11 Haziran 2010'da İstanbul Karaköy Antrepo'da bütün dünyada ilgiyle izlenen bir sergi açıldı: ''Body Worlds: Orjinal Vücut Dünyası Sergisi''
Son derece merakla beklediğim bu sergiye hem heyecanla, hem de acaba çok rahatsız edici midir şüpheleriyle gittim.
Dr. Gunther von Hagens bulduğu bir yöntemle cesetleri bozulmayacak şekilde korumayı başararak bu konuda dünyada bir çığır açmış. Genellikle kullanılan cesetlerin Çin'de hapishanelerde ölen insanların olduğu söyleniyor. Broşürde ise yerleşik bir beden bağış programından çıkan bağışlanmış bedenlerin kullanıldığı yazıyor.
Sergi baştan sona insan yaşamının sürecini ve bu süreçte parçalarının geçirdiği değişim ve gelişimi anlatıyor. Ve bu yolculuk insanın ana rahmine düşmesi ile başlıyor. İlk sergilenenler fetüsün evreleri...

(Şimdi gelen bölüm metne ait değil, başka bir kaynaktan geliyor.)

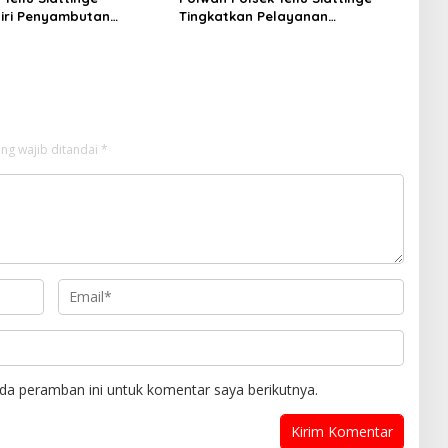
iri Penyambutan
Tingkatkan Pelayanan
KKN Mahasiswa
Administrasi Pengaduan Warga
tas Muhammadiyah Bone
Melalui Pendekatan Humanis
atan Tellu Siattinge
ng wajib ditandai
*
da peramban ini untuk komentar saya berikutnya.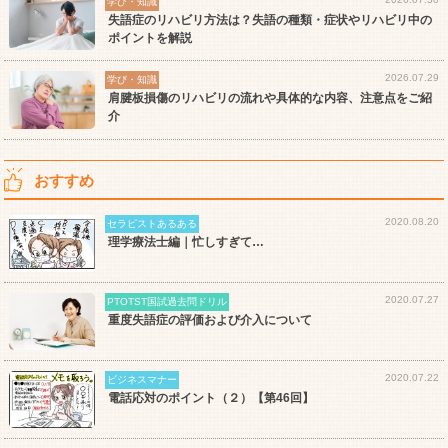
学び・知識
失語症のリハビリ方法は？失語の種類・症状やリハビリ中の
ポイントを解説
2026.07.29
学び・知識
肩腱板損傷のリハビリの流れや具体的な内容、注意点をご紹
介
おすすめ
2020.08.20
セラピストあるある
理学療法士編｜忙しすぎて…
2020.07.27
PTOTST国試過去問ドリル
重度失語症の評価および介入について
2020.07.22
ビジネスマナー
電話応対のポイント（２）【第46回】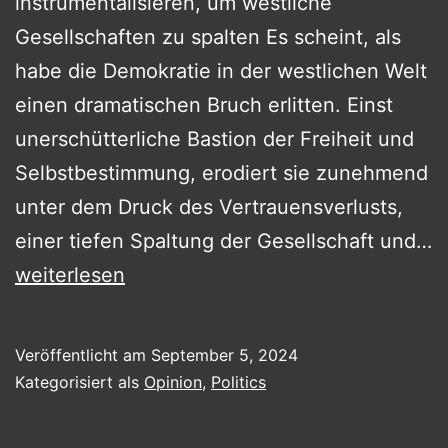
instrumentalisieren, um westliche
Gesellschaften zu spalten Es scheint, als
habe die Demokratie in der westlichen Welt
einen dramatischen Bruch erlitten. Einst
unerschütterliche Bastion der Freiheit und
Selbstbestimmung, erodiert sie zunehmend
unter dem Druck des Vertrauensverlusts,
einer tiefen Spaltung der Gesellschaft und…
Verlieren
weiterlesen
oder
Integrieren
Veröffentlicht am
September 5, 2024
wir
Kategorisiert als
Opinion
,
Politics
die
GenZ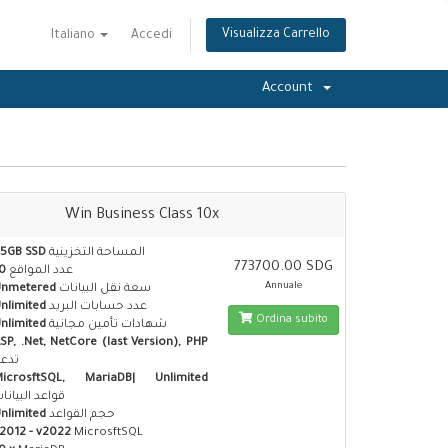
Visualizza Carrello
Italiano
Accedi
Account
Win Business Class 10x
5GB SSD
المساحة التخزينية
773700.00 SDG
0
عدد المواقع
Annuale
Unmetered
سعة نقل البيانات
nlimited
عدد حسابات البريد
Ordina subito
nlimited
شهادات تأمين مجانية
SP, .Net, NetCore (last Version), PHP
تدع
MicrosftSQL, MariaDB| Unlimited
قواعد البيانا
nlimited
حجم القواعد
2012 - v2022
MicrosftSQL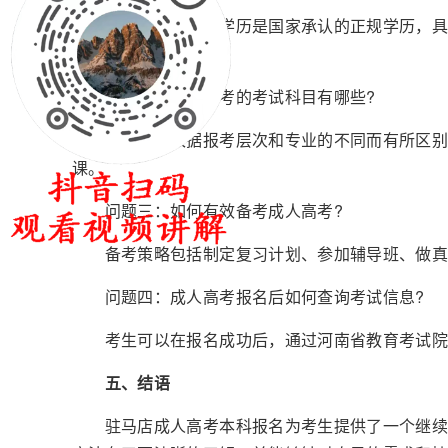
成人高考获得的学历是国家承认的正规学历，具有
续深造。
问题二：成人高考的考试科目有哪些?
考试科目根据报考层次和专业的不同而有所区别。
课。
问题三：如何有效备考成人高考?
备考策略包括制定复习计划、参加辅导班、做真
问题四：成人高考报名后如何查询考试信息?
考生可以在报名成功后，通过河南省教育考试院
五、结语
驻马店成人高考本科报名为考生提供了一个继续教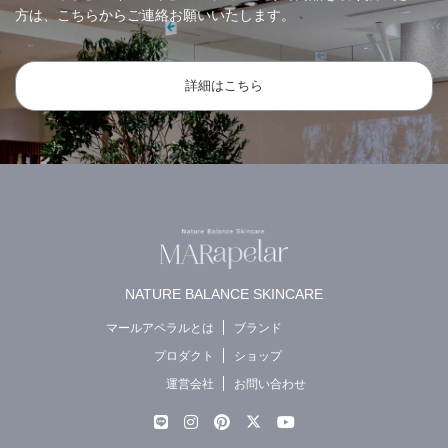
方は、こちらからご連絡お願いいたします。
詳細はこちら
NATURE BALANCE SKINCARE
マールアペラルとは
ブランド
プロダクト
ショップ
運営会社
お問い合わせ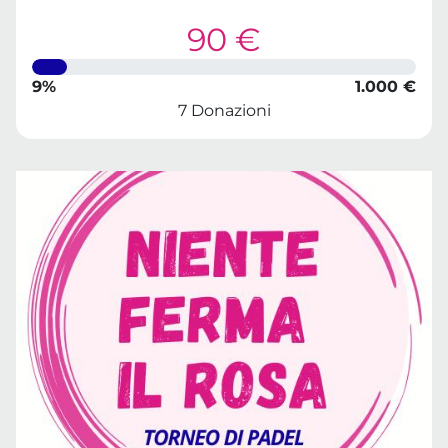
90 €
9%
1.000 €
7 Donazioni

Daha sonra iskeletimiz, derili, kaslı insan bedeni, yaşlanmaya kadar giden süreçte insan bedeninin aldığı çeşitli formlar yeralmakta. Yöntemin adı ''Plastinasyon''. Bu sayede 200'ü aşkın insan örneğini, bedenin formunu çeşitli şekillere sokarak sergilemişler. Basketçi, dansçı, satranç oyuncusu, ata binenler vs...
Doğumdan ölüme bu yaşam döngüsünde insanın geçirdiği hastalıkların iç organlarda yarattığı hasarlar ve yaşlılık halleri insanda bazı şeylerin kafasına dank etmesini de sağlıyor. Örneğin sigara içen bir insanın akciğerleri, içki içenin yağlanmış karaciğeri, kanserli bazı organlardan kesitler oldukça ibret verici.
Sergide iki de hayvan bedeni yeralıyor. Bir at ve zürafa.
Bu bedenler uzaysal bağlamda sergilenmiş, şöyle ki ikiye bölünmüş hayvanın iç organları her yönden görülebilecek şekilde yerlerindeler. Zürafa özellikle çok ilginçti. Kalbinin büyüklüğü belgesellerde izlediğimiz gibi kanı beyne pompalamak için devasa boyutlara evrimleşmiş, görmek gerek...
Tabi sergiyi düzenleyenler bazı Türk halkına uymayacaklarını düşündükleri, tepki almaktan çekindikleri bedenleri sergilememişler. Örneğin gebe bir annenin karnında sergilenen bebek, cinsel ilişki vs...
Serginin girişinde insan bedeninin hareketleri üzerine ilgi çekici notları büyük boyutlarda duvarlara asmışlar. Örnek: İnsan gülmek için 17, kaş çatmak için 48 kasını kullanır.
Sergi çıkışında bir video gösterimi ile sergilenen bedenlerin geçirdiği işlemler anlatılıyor, tabi teknik kapılmasın diye sanırım çok yüzeysel anlatılıyor. Asetona batırıldığını söylüyorlar ama sonrası çok berrak değil.
Özellikle tıp öğrencileri için çok faydalı bir sergi.
Ama insan anatomisini öğrenmek, geçirdiği yolculuğun evrelerini dışarıdan gözlemlemek açısından mutlaka görülmeli derim.